Standard Life yesterday told Britain's top 100 quoted companies that it expected tougher performance conditions for the award of directors' share options and long-term incentive schemes than those in the Greenbury report.

The request was in a letter to the chairmen of FT-SE 100 companies from Dick Barfield, the chief investment manager, setting out Standard Life's new corporate governance guidelines.

The Edinburgh-based company manages pounds 42bn of funds and is Europe's largest mutual life insurer, owning more than 2 per cent of the UK equity market, so its guidelines are expected to have a significant influence on company behaviour.

Mr Barfield said the guidelines covered "pretty well all the points" in the Cadbury and Greenbury reports. But a lot of companies used total shareholder return - share price plus dividends - as the sole measure of performance, which Standard believed was wrong.

He added that the benefits should be awarded against some measure of underlying financial performance such as value added or growth in earnings per share that the managers could affect directly, unlike the share price.

The main features of the guidelines are advice to separate the roles of chairmen and chief executives, a fundamental plank of the Cadbury report, and the appointment of effective independent non-executive directors.

There must be comprehensive disclosure of remuneration, and incentive schemes must reward directors for high performance, not mediocrity.

Standard's letter also recommends that directors' service contracts should not exceed one year, rather than the two to three years widely practised now. Although Greenbury said there was a strong case for one-year contracts, its recommendation was hedged, and Standard appears to be making the point more robustly.

Mr Barfield said: "Corporate governance is not a box-ticking exercise. Adherence to the spirit of our policies is the key."

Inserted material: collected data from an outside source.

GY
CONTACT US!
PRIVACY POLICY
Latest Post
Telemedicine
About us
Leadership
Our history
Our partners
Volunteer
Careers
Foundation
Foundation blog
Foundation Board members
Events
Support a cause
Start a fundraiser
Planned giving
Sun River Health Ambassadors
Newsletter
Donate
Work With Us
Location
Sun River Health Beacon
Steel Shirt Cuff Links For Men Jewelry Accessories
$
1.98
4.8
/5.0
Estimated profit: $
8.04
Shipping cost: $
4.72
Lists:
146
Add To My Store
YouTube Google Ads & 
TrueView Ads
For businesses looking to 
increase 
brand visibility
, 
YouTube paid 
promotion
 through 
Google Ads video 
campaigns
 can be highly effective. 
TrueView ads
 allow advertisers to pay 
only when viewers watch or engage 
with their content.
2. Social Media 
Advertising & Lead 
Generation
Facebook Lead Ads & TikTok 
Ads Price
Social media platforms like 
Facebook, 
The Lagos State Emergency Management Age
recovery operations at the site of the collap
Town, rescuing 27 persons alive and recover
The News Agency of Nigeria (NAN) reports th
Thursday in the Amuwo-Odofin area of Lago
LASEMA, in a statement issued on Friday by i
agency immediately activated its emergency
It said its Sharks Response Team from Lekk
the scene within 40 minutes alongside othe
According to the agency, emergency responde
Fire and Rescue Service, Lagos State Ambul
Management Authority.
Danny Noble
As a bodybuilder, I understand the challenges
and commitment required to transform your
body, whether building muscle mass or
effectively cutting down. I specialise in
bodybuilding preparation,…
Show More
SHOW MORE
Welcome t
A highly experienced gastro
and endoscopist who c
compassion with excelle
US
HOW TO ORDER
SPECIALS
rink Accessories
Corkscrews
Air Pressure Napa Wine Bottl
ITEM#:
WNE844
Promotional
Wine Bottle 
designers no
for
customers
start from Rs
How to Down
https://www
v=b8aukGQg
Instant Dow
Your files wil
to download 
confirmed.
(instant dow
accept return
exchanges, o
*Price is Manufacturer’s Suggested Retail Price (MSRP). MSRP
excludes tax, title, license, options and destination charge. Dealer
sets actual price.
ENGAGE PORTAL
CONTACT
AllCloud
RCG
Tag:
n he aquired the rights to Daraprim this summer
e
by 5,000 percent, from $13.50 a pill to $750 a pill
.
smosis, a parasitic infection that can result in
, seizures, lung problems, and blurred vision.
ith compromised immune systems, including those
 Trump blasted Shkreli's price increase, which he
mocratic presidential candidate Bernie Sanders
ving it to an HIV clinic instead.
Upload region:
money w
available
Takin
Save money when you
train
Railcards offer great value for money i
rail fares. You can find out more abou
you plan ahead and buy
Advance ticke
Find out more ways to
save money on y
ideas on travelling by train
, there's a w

Standard Life already votes as a matter of course at all shareholders' meetings and meets all the top 100 companies at least once a year. It plans to vet compliance with the guidelines and will also ask smaller companies in which it holds shares to observe them - although the request will probably be made in meetings, not by sending a letter to the chairmen.

Mr Barfield said Standard already had a policy of identifying underperforming companies and telling them if they were seen to be following the wrong strategy.

If the share price did not reflect the problem and management did not listen, one outcome would be to sell the shares. If the problem was already in the share price, Standard would tell the company it should think about changing management, probably by talking to the non-executives, who under Standard's guidelines would include the chairman.

In hostile bids, Standard does not automatically support the incumbent management. Mr Barfield said the company had not yet made up its mind about the Granada bid for Forte.

Standard's letter came a day after Ian Irvine, chairman of Reed Elsevier and Reed International, said companies should be free to ignore parts of the Cadbury code on corporate governance.